-------- Extracted data --------

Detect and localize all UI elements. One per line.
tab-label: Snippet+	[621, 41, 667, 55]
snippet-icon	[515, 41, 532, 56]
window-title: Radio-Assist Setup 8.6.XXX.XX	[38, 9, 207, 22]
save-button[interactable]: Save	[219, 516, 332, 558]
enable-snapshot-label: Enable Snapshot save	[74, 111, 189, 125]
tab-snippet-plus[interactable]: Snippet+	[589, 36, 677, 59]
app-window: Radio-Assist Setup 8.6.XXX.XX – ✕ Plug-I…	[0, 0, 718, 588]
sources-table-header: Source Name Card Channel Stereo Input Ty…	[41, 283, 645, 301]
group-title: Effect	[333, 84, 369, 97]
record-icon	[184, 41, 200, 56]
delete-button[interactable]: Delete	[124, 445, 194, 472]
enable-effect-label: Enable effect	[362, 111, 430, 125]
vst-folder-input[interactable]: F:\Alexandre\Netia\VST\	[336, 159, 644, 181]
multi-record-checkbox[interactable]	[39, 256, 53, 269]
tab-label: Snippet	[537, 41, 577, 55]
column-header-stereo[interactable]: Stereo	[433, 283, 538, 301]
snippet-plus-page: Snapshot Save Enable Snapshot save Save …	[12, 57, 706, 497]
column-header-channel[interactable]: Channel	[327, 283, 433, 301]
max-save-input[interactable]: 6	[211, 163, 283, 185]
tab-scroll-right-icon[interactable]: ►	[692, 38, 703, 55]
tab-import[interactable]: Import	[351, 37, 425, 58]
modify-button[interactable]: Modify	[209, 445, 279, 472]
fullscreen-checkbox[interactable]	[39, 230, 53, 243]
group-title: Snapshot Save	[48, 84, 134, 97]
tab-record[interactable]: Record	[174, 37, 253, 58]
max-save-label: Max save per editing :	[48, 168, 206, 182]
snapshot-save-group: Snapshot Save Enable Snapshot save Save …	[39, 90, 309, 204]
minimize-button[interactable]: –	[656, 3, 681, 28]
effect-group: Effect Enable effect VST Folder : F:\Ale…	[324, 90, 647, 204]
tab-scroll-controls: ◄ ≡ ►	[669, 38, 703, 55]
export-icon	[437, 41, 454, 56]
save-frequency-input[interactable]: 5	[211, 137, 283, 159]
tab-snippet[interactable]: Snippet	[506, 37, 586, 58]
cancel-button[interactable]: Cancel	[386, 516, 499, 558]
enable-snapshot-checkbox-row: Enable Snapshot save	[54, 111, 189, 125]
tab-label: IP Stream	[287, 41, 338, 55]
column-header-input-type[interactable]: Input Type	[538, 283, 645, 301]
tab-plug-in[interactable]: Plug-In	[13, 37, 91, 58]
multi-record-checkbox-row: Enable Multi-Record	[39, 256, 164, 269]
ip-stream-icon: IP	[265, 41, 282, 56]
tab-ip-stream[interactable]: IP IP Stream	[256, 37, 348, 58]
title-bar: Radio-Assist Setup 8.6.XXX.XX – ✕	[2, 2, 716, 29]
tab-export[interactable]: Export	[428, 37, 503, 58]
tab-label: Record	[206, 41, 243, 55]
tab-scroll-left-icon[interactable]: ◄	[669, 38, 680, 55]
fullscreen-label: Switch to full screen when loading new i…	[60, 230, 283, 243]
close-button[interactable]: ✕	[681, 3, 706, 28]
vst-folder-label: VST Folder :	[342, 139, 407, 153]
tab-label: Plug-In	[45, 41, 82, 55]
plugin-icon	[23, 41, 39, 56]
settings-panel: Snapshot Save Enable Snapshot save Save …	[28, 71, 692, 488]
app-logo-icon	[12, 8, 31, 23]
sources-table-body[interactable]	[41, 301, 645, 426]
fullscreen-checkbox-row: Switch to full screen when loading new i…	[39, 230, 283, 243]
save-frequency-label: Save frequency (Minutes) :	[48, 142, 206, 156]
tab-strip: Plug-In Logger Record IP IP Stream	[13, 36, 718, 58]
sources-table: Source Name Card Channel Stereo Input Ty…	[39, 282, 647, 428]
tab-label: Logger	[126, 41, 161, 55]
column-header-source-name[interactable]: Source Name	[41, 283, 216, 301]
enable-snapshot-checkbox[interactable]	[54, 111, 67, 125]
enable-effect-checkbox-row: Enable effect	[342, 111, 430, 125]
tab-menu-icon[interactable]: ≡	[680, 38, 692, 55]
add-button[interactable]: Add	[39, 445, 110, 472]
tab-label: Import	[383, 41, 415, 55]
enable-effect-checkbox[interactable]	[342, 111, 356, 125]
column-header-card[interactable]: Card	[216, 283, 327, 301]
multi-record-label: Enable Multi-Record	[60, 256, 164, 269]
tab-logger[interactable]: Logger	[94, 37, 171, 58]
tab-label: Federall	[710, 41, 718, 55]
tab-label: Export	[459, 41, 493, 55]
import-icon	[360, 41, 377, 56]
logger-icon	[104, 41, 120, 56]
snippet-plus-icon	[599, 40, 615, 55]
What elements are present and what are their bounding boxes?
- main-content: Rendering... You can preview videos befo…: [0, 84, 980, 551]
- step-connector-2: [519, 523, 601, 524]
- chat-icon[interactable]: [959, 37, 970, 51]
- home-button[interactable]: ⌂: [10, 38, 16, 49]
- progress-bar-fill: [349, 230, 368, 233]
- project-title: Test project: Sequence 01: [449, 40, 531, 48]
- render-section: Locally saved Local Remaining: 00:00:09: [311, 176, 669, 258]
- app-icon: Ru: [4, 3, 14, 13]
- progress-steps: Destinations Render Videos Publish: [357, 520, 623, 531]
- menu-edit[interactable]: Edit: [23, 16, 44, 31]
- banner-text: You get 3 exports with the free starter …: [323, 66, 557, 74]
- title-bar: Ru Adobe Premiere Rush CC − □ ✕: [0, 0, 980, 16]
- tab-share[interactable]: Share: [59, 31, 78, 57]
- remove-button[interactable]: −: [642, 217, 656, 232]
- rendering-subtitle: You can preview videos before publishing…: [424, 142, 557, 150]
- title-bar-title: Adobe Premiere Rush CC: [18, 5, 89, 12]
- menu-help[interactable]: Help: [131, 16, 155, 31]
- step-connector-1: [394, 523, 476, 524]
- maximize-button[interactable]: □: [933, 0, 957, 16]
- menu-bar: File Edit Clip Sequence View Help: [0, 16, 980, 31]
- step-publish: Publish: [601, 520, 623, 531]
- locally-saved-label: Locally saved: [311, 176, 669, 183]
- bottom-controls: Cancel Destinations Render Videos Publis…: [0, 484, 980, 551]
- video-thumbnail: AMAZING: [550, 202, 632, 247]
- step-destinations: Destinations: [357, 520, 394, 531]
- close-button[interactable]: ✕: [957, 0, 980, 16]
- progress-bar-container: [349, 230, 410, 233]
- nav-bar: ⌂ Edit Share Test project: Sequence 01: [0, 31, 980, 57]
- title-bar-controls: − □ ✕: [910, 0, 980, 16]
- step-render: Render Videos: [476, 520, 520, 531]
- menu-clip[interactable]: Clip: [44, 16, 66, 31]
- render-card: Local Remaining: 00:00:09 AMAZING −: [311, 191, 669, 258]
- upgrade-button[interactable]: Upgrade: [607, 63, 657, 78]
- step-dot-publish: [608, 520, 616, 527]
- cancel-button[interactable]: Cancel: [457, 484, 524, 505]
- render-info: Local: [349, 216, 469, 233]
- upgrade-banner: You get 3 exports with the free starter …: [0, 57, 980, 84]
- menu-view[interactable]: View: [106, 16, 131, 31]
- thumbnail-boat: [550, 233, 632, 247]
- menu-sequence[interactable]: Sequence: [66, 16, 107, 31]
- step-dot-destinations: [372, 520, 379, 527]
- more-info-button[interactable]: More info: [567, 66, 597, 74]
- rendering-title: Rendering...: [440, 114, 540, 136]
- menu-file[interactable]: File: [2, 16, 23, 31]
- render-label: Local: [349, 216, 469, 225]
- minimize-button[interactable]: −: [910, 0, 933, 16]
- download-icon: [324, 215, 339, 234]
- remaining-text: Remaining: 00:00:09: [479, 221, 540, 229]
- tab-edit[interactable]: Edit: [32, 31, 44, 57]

--------

Provide the number of lines in the records above containing the string "column", and write nothing more.

(Exercise answer) 5